ChartsOrg/Charts

Add Axis titles by SwiftUI "overlay" as a workaround.

Opened this issue · 3 comments

What did you do?

Try to add axis titles in SwiftUI. I could not find any builtin method or way with Charts to add axis labels. BTW, scientific charts MUST have axis titles or they will be rejected by any reviewer.

What did you expect to happen?

A simple xAxis method to add a text as an axis title that describes what the axis values represent and their unit.

What happened instead?

Nothing ;-)

Therefore, I used the SwiftUI overlay function for Views to add my axes titles:

... see workaround below in section "Demo Project".

Charts Environment

Charts version/Branch/Commit Number: 3.5.0
Xcode version: 11.5
Swift version: 5
Platform(s) running Charts: iOS
macOS version running Xcode: 10.15.5

Demo Project

The "LinePlot()" structure returns a SwiftUI View with a single line graph, with variables for the x and y data as well as for the line color.

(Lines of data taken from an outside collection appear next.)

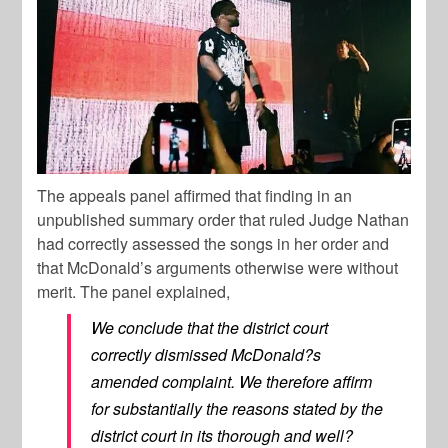
The appeals panel affirmed that finding in an
unpublished summary order that ruled Judge Nathan
had correctly assessed the songs in her order and
that McDonald’s arguments otherwise were without
merit. The panel explained,
We conclude that the district court
correctly dismissed McDonald?s
amended complaint. We therefore affirm
for substantially the reasons stated by the
district court in its thorough and well?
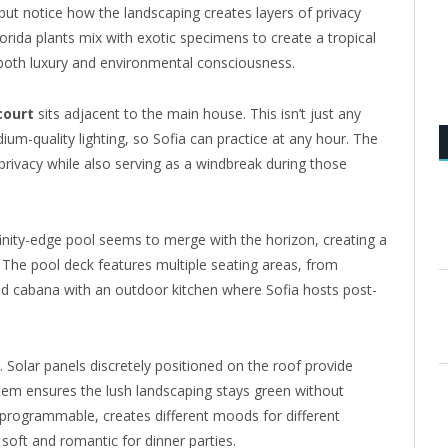
 but notice how the landscaping creates layers of privacy
lorida plants mix with exotic specimens to create a tropical
both luxury and environmental consciousness.
court
sits adjacent to the main house. This isn’t just any
ium-quality lighting, so Sofia can practice at any hour. The
privacy while also serving as a windbreak during those
finity-edge pool seems to merge with the horizon, creating a
. The pool deck features multiple seating areas, from
ed cabana with an outdoor kitchen where Sofia hosts post-
 Solar panels discretely positioned on the roof provide
ystem ensures the lush landscaping stays green without
 programmable, creates different moods for different
soft and romantic for dinner parties.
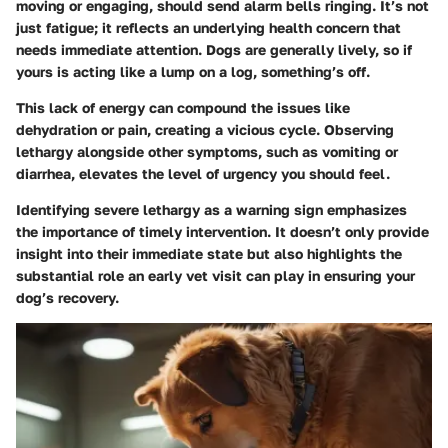
moving or engaging, should send alarm bells ringing. It’s not
just fatigue; it reflects an underlying health concern that
needs immediate attention. Dogs are generally lively, so if
yours is acting like a lump on a log, something’s off.
This lack of energy can compound the issues like
dehydration or pain, creating a vicious cycle. Observing
lethargy alongside other symptoms, such as vomiting or
diarrhea, elevates the level of urgency you should feel.
Identifying severe lethargy as a warning sign emphasizes
the importance of timely intervention. It doesn’t only provide
insight into their immediate state but also highlights the
substantial role an early vet visit can play in ensuring your
dog’s recovery.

The content of this view is actually irrelevant. Thanks to Evgeny Basisty for his tutorial on how to use Charts with SwiftUI.

Now, by using .padding, .offset, and alignment, one can adjust the exact position of the axes titles.

My Code to "solve" this issue:

LinePlot(entries: populateXYCharData( xvec: myXData, yvec: myYData ) , mylinecolor: [UIColor(#colorLiteral(red: 0.5725490451, green: 0, blue: 0.2313725501, alpha: 1))] )
.padding(.top, 30 )
.padding(.leading, 30)
.overlay(Text("Amplitude A [a.u.]")
.font(.system(size: 15))
.fontWeight(.medium)
.rotationEffect(.degrees(270))
.offset(x: -60.0, y: 0.0),
alignment: .leading)
.overlay(Text("Frequency f [ Hz ]")
.font(.system(size: 15))
.fontWeight(.medium)
.offset(x: 0, y: 0),
alignment: .top)

Example of a frequency plot from an FFT analysis:
image

Thanks! Though maybe we prefer a pure CoreGraphics API, this is a good example for sure! I have pinned this to let more people see

I suggest if you could pull a tutorial together to showcase, and we'd be happy to add the tutorial!

@jjatie @danielgindi what you think for such feature? Stick to CoreGraphics or embrace some SwiftUI in this CG based project?

Thank you for pinning this suggestions.

I pasted my code example at the top in the "demo code" section. That is all there is to this SwiftUI-based workaround.

Actually, the main "trick" is to create a SwiftUI View, which was not my original input/creation. The rest is all straight forward within the SwiftUI framework.